To create that kind of record, Phair knew that she was going to have to come up with the kind of creative team that could deliver the goods. The musician called on singer/producer Michael Penn, plus studio wizard R. Walt Vincent, and the trio formed The Matrix. The mission of the trio was to give Phair’s music an infectious pop sound that could encompass lush ballads as well as power-chord rockers.

“I always hate to play by the rules; I don’t like being told how to dress, what to say, or what to play. But I think that sometimes people take my songs too seriously, I just like to play with the words to loosen people up and get them to laugh and look at themselves. So, on this record I wanted to have songs that would make people think and feel,” said Phair.

The singer admits that a bad break-up inspired her to write the new tunes, but added that The Matrix production team really translated those feelings to the record.

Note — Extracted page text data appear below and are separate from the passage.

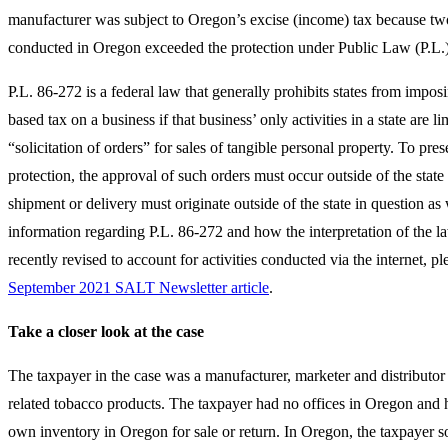
manufacturer was subject to Oregon’s excise (income) tax because two 
conducted in Oregon exceeded the protection under Public Law (P.L.
P.L. 86-272 is a federal law that generally prohibits states from impos
based tax on a business if that business’ only activities in a state are li
“solicitation of orders” for sales of tangible personal property. To pres
protection, the approval of such orders must occur outside of the state
shipment or delivery must originate outside of the state in question as 
information regarding P.L. 86-272 and how the interpretation of the l
recently revised to account for activities conducted via the internet, pl
September 2021 SALT Newsletter article
.
Take a closer look at the case
The taxpayer in the case was a manufacturer, marketer and distributor 
related tobacco products. The taxpayer had no offices in Oregon and h
own inventory in Oregon for sale or return. In Oregon, the taxpayer so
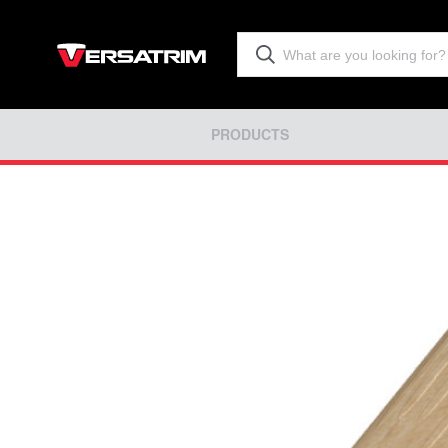
PRODUCTS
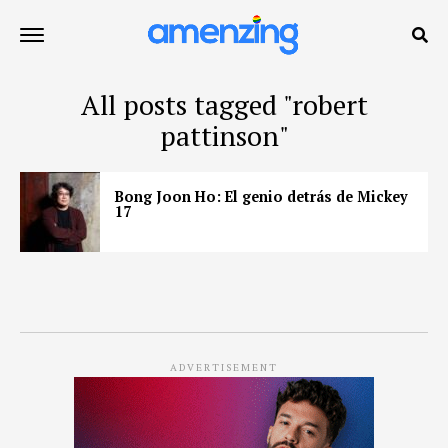
All posts tagged "robert
pattinson"
Bong Joon Ho: El genio detrás de Mickey
17
ADVERTISEMENT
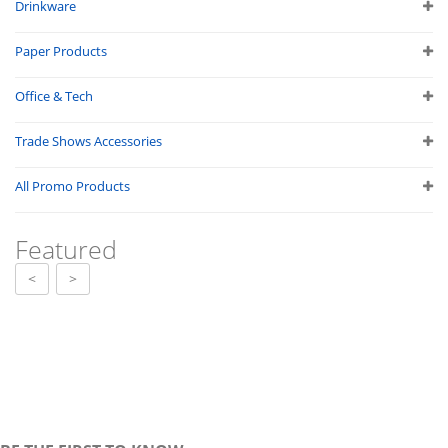
Drinkware
Paper Products
Office & Tech
Trade Shows Accessories
All Promo Products
Featured
<
>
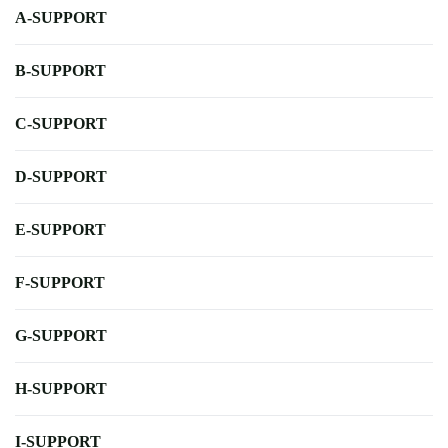
A-SUPPORT
B-SUPPORT
C-SUPPORT
D-SUPPORT
E-SUPPORT
F-SUPPORT
G-SUPPORT
H-SUPPORT
I-SUPPORT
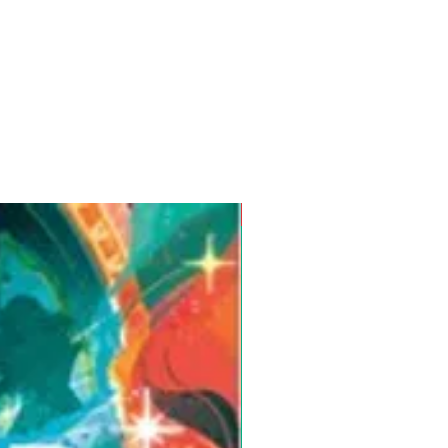
Pre-Order for Aug. 25, 2026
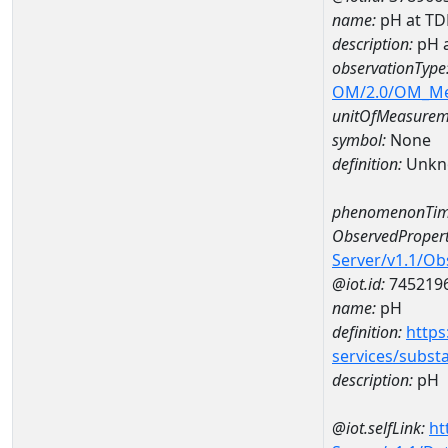
name:
pH at T
description:
pH 
observationType
OM/2.0/OM_M
unitOfMeasurem
symbol:
None
definition:
Unkn
phenomenonTim
ObservedPropert
Server/v1.1/O
@iot.id:
745219
name:
pH
definition:
https
services/subst
description:
pH
@iot.selfLink:
ht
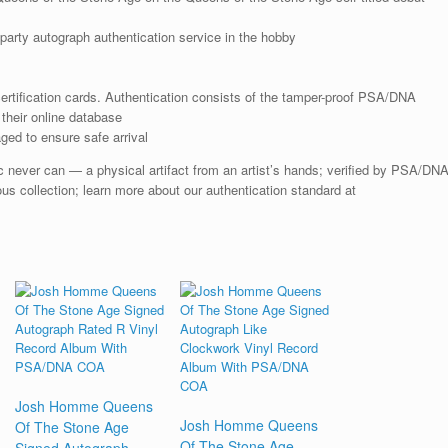
arty autograph authentication service in the hobby
rtification cards. Authentication consists of the tamper-proof PSA/DNA
their online database
ged to ensure safe arrival
sic never can — a physical artifact from an artist’s hands; verified by PSA/DN
ious collection; learn more about our authentication standard at
Josh Homme Queens
Josh Homme Queens
Of The Stone Age
Of The Stone Age
Signed Autograph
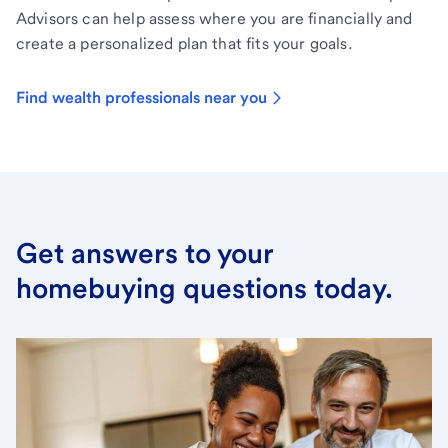
Advisors can help assess where you are financially and
create a personalized plan that fits your goals.
Find wealth professionals near you
Get answers to your
homebuying questions today.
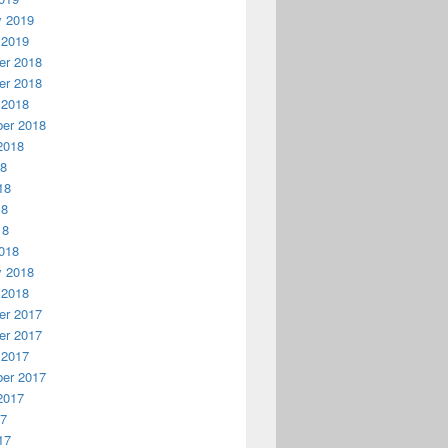
y 2019
 2019
r 2018
r 2018
 2018
er 2018
2018
18
18
18
18
018
y 2018
 2018
r 2017
r 2017
 2017
er 2017
2017
17
17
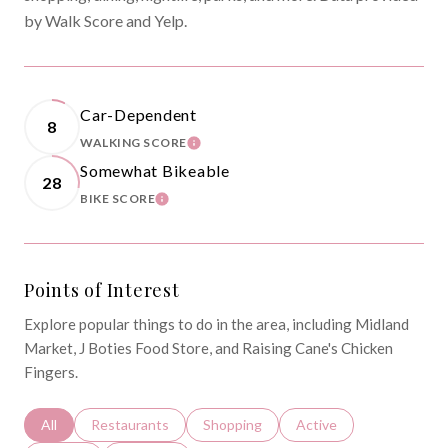
by Walk Score and Yelp.
Car-Dependent
8
WALKING SCORE
LEARN MORE
Somewhat Bikeable
28
BIKE SCORE
LEARN MORE
Points of Interest
Explore popular things to do in the area, including Midland
Market, J Boties Food Store, and Raising Cane's Chicken
Fingers.
Search businesses related to
All
Search businesses related to
Restaurants
Search businesses related to
Shopping
Search businesses relat
Active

Penn, Vincent, and Phair all picked different songs to produce, and the individualized touch gives “Liz Phair” a rich musical texture.

“It was a complicated project,” admitted Phair. “I always fight against being boxed into one category, so this record shows all sides of my music. There were a lot of songs that didn’t make the record, but I wanted to put the songs on that I could live with four years from now.”

Phair is selling some of the extra tunes as an EP on her Web site. The singer says she wasn’t expecting to have her career revived by this record and she’s interested in exploring new ways to get the music out and interact with her fans.

Phair plays the Paramount Wednesday with singer/songwriter Jason Mraz. For those uninitiated, Mraz is one of the fastest-rising singer/songwriters to come out of the coffeehouse scene. The musician has a cool take on music, as he fuses folk roots with poppier world beat grooves. It works, and his tunes are rising up the charts.